Dataset extract:
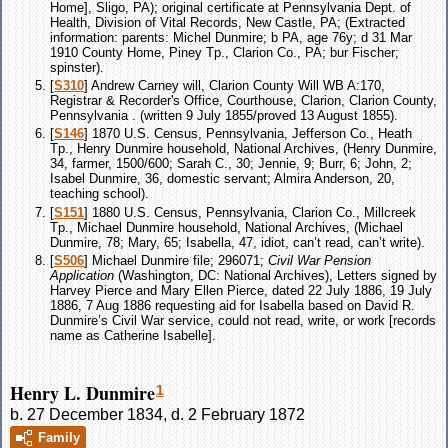
Home], Sligo, PA); original certificate at Pennsylvania Dept. of
Health, Division of Vital Records, New Castle, PA; (Extracted
information: parents: Michel Dunmire; b PA, age 76y; d 31 Mar
1910 County Home, Piney Tp., Clarion Co., PA; bur Fischer;
spinster).
[
S310
] Andrew Carney will, Clarion County Will WB A:170,
Registrar & Recorder's Office, Courthouse, Clarion, Clarion County,
Pennsylvania . (written 9 July 1855/proved 13 August 1855).
[
S146
] 1870 U.S. Census, Pennsylvania, Jefferson Co., Heath
Tp., Henry Dunmire household, National Archives, (Henry Dunmire,
34, farmer, 1500/600; Sarah C., 30; Jennie, 9; Burr, 6; John, 2;
Isabel Dunmire, 36, domestic servant; Almira Anderson, 20,
teaching school).
[
S151
] 1880 U.S. Census, Pennsylvania, Clarion Co., Millcreek
Tp., Michael Dunmire household, National Archives, (Michael
Dunmire, 78; Mary, 65; Isabella, 47, idiot, can’t read, can’t write).
[
S506
] Michael Dunmire file; 296071;
Civil War Pension
Application
(Washington, DC: National Archives), Letters signed by
Harvey Pierce and Mary Ellen Pierce, dated 22 July 1886, 19 July
1886, 7 Aug 1886 requesting aid for Isabella based on David R.
Dunmire’s Civil War service, could not read, write, or work [records
name as Catherine Isabelle].
Henry L. Dunmire
1
b. 27 December 1834, d. 2 February 1872
Family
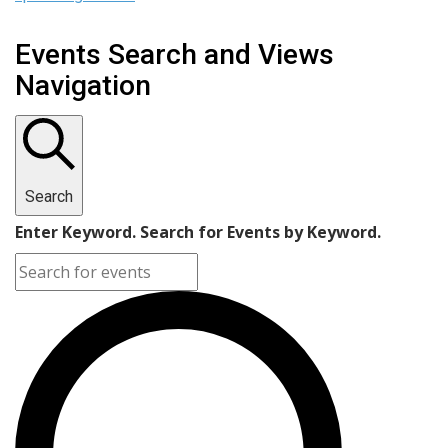
Events Search and Views
Navigation
Search
Enter Keyword. Search for Events by Keyword.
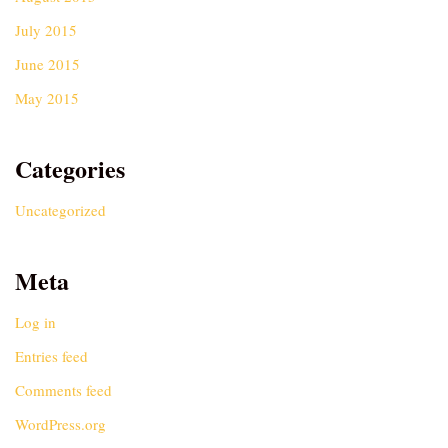
July 2015
June 2015
May 2015
Categories
Uncategorized
Meta
Log in
Entries feed
Comments feed
WordPress.org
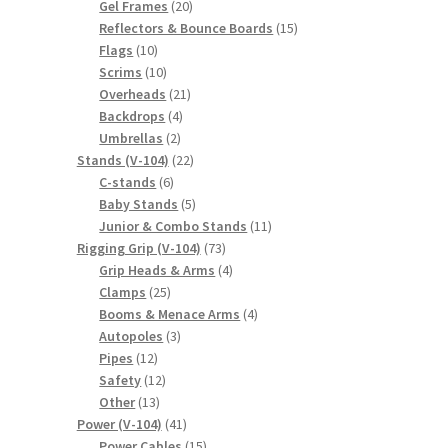
20
products
Gel Frames
20
products
15
Reflectors & Bounce Boards
15
10
products
Flags
10
products
10
Scrims
10
products
21
Overheads
21
4
products
Backdrops
4
2
products
Umbrellas
2
products
22
Stands (V-104)
22
6
products
C-stands
6
products
5
Baby Stands
5
products
11
Junior & Combo Stands
11
73
products
Rigging Grip (V-104)
73
products
4
Grip Heads & Arms
4
25
products
Clamps
25
products
4
Booms & Menace Arms
4
3
products
Autopoles
3
12
products
Pipes
12
products
12
Safety
12
13
products
Other
13
products
41
Power (V-104)
41
products
15
Power Cables
15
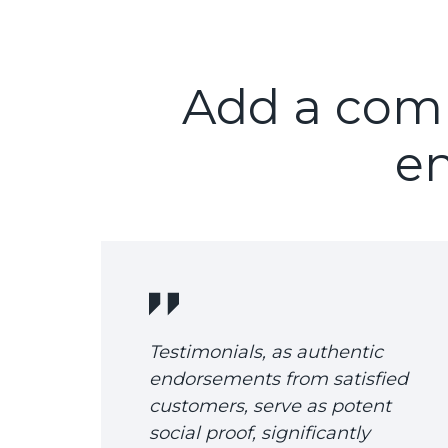
Add a compe
en
Testimonials, as authentic
endorsements from satisfied
customers, serve as potent
social proof, significantly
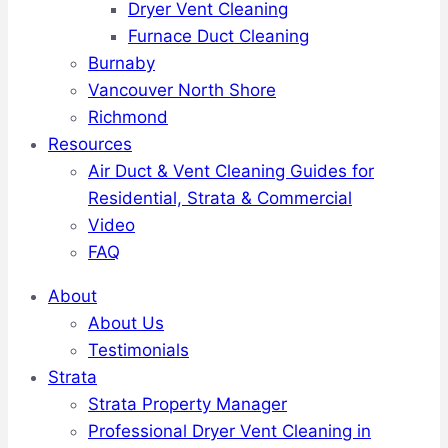
Dryer Vent Cleaning
Furnace Duct Cleaning
Burnaby
Vancouver North Shore
Richmond
Resources
Air Duct & Vent Cleaning Guides for
Residential, Strata & Commercial
Video
FAQ
About
About Us
Testimonials
Strata
Strata Property Manager
Professional Dryer Vent Cleaning in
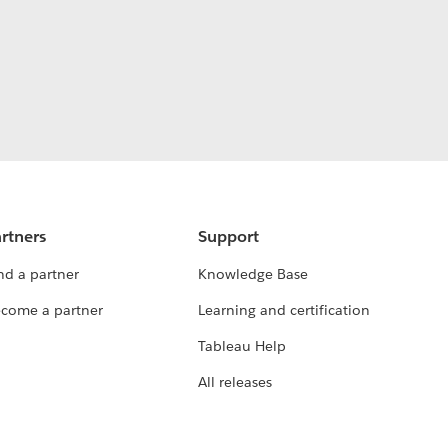
rtners
Support
nd a partner
Knowledge Base
come a partner
Learning and certification
Tableau Help
All releases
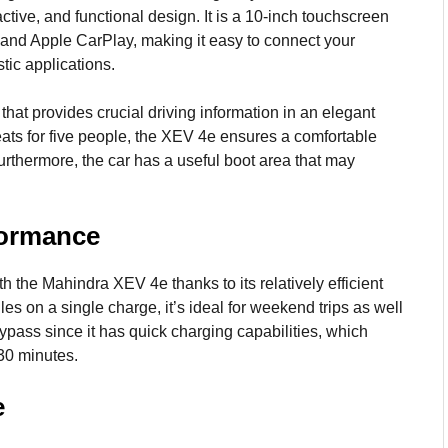
tive, and functional design. It is a 10-inch touchscreen
 and Apple CarPlay, making it easy to connect your
tic applications.
 that provides crucial driving information in an elegant
ts for five people, the XEV 4e ensures a comfortable
urthermore, the car has a useful boot area that may
formance
 the Mahindra XEV 4e thanks to its relatively efficient
les on a single charge, it’s ideal for weekend trips as well
 bypass since it has quick charging capabilities, which
 30 minutes.
e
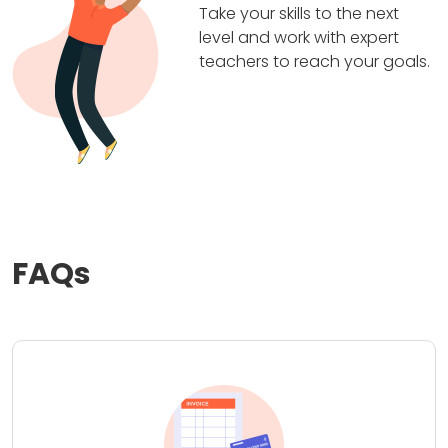
Take your skills to the next
level and work with expert
teachers to reach your goals.
FAQs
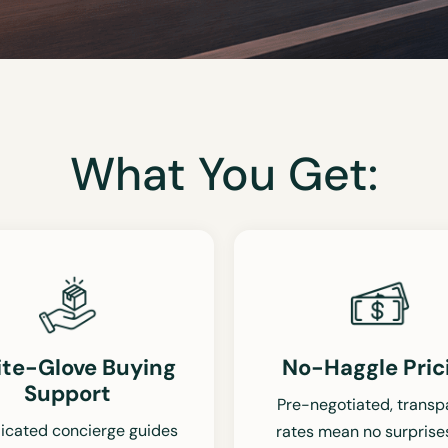
What You Get:
te-Glove Buying
No-Haggle Pric
Support
Pre-negotiated, transp
icated concierge guides
rates mean no surprise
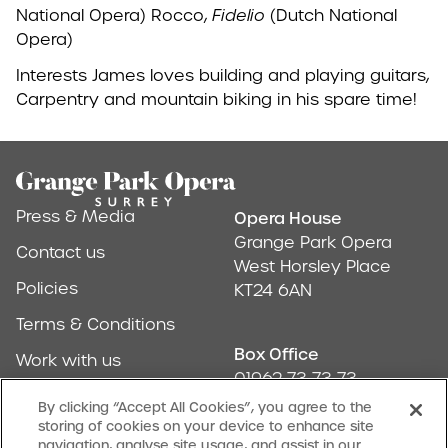
National Opera) Rocco,
Fidelio
(Dutch National
Opera)
Interests James loves building and playing guitars,
Carpentry and mountain biking in his spare time!
Footer
Press & Media
Opera House
Address & Conta
Grange Park Opera
Contact us
West Horsley Place
Policies
KT24 6AN
Terms & Conditions
Box Office
Work with us
01962 73 73 73
Find us
By clicking “Accept All Cookies”, you agree to the
storing of cookies on your device to enhance site
Don't Miss Out
navigation, analyse site usage, and assist in our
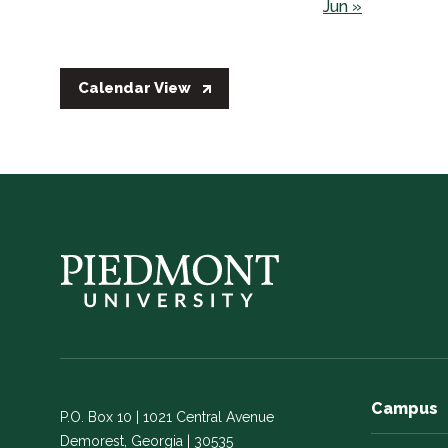
Jun »
Calendar View
Campus
P.O. Box 10 | 1021 Central Avenue
Demorest, Georgia | 30535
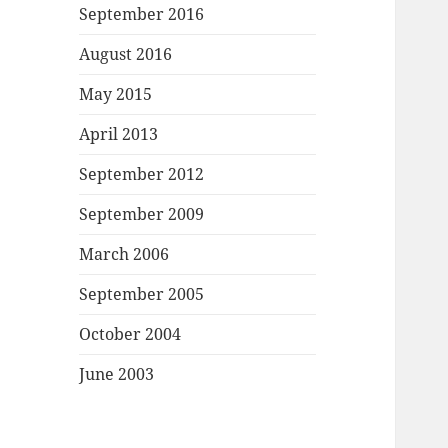
September 2016
August 2016
May 2015
April 2013
September 2012
September 2009
March 2006
September 2005
October 2004
June 2003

Task objective: Out of the data above, set down the lines from the one with "Civil War Pension" to the one with "Dunmire’s Civil War", both included, exactly as written and with no additions.

Written solution:
Civil War Pension
Application
(Washington, DC: National Archives), Letters signed by
Harvey Pierce and Mary Ellen Pierce, dated 22 July 1886, 19 July
1886, 7 Aug 1886 requesting aid for Isabella based on David R.
Dunmire’s Civil War service, could not read, write, or work [records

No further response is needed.